C’est-à-dire qu’elle mange très peu, n’a ni seins, ni fesses, parce que comme elle le dit : « Ici, planche à pain
égale belle femme ». Mais le pire, c’est que savoir cuisiner ne l’intéresse même plus parce que son repas « n’a
pas plus d’importance qu’une touffe d’herbe ». Voici l’histoire d’une jeune fille un peu perdue qui peu à peu va
retrouver son chemin.
Il va falloir changer !
Aïssatou, qui vit dans un vieil immeuble, a énormément de peine à séduire et a être séduite jusqu’au jour où
un beau Malien emménage au-dessus de chez elle. De suite attirée par lui, elle va tout faire pour établir
rapidement le contact, en l’attendant dans la cage d’escalier pour faire croire à une rencontre aléatoire ou en lui
portant des friandises « en guise de bienvenue » par exemple. Bonjour habits légers, maquillage et rouge à
lèvres ! Mais Souleymane Bolobolo, le nouveau voisin, n’est point attiré par toute cette modernité.
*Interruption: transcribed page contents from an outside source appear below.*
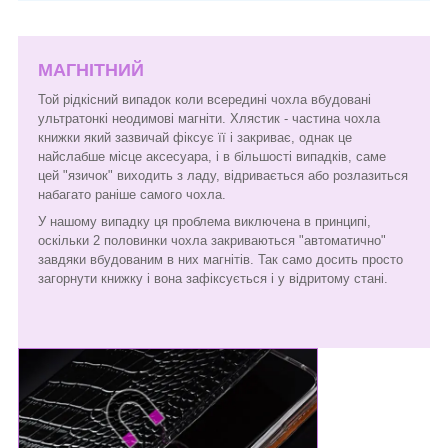
МАГНІТНИЙ
Той рідкісний випадок коли всередині чохла вбудовані
ультратонкі неодимові магніти. Хлястик - частина чохла
книжки який зазвичай фіксує її і закриває, однак це
найслабше місце аксесуара, і в більшості випадків, саме
цей "язичок" виходить з ладу, відривається або розлазиться
набагато раніше самого чохла.
У нашому випадку ця проблема виключена в принципі,
оскільки 2 половинки чохла закриваються "автоматично"
завдяки вбудованим в них магнітів. Так само досить просто
загорнути книжку і вона зафіксується і у відритому стані.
Désespérée,
la jeune femme décide d’aller voir un marabout qui lui livre la recette miracle. « Pour conquérir un homme, il
faut d’abord conquérir son estomac ».
Aux fourneaux !
Aïssatou n’a dès lors plus le choix. Finis les plats précuits ou la salade prise sur le pouce. A partir de ce jour,
elle saura faire une tortue de brousse aux bananes plantains vertes, une antilope fumée aux pistaches ou encore
un porc-épic aux noix de mangues sauvages. Après avoir confectionné une daurade aux piments rouges, elle
tente sa chance et s’en va frapper chez Bolobolo. Ils mangent ensemble, tout est succulent, le jeune homme est à
point, c’est du tout cuit pour Aïssatou. Tout lecteur attend désormais l’inéluctable, le premier baiser. Il tombera
comme un fruit mûr. Dès lors, pour avoir son homme à elle seule, Aïssatou va devoir l’éloigner d’un dernier
obstacle, la mère du Malien. Ce ne sera pas chose facile puisque cette dernière veut garder son fils à elle seule.
Est-ce qu’Aïssatou va réussir à faire sa vie avec l’homme qu’elle aime ? La réponse à cette question n’est pas
aussi évidente qu’il y paraît ; osons même écrire que la fin est pour le moins surprenante. Mais laissons le soin
aux lecteurs de la découvrir par eux-mêmes.
Un roman plein de saveurs
La façon dont l’histoire de la jeune Aïssatou est racontée est délicieuse. La philosophie qui se dégage de ce
livre est exotique et c’est ce qui fait qu’elle est fort intéressante. Le personnage le plus éloigné de nous reste à
n’en pas douter la mère d’Aïssatou qui tout au long du roman délivre des conseils malicieux et sympathiques.
Elle est une femme soumise à son mari qui n’a pas peur de conseiller à sa fille de l’être aussi. Elle est soumise,
mais fière de l’être. La légèreté de cet ouvrage mêlée au zeste d’humour qu’il comporte font un mélange dont on
ne s’est pas lassé. Malgré tout, on notera que ce genre d’histoire sera sûrement plus enclin à captiver la gente
féminine que masculine. En effet, il faut savoir que l’on vit l’histoire en focalisation interne, à travers les yeux
d’Aïssatou, et que nous, les hommes, à travers Bolobolo, n’avons pas la possibilité de nous défendre et passons
parfois pour des goujats. Ce qui n’est jamais le cas, assurément. Mais si vous arrivez à laisser votre ego de côté
durant quelques heures, ce livre vous plaira.
Calixthe Beyala, Comment cuisiner son mari à l’africaine, Editions Albin Michel, 2000, pp.157.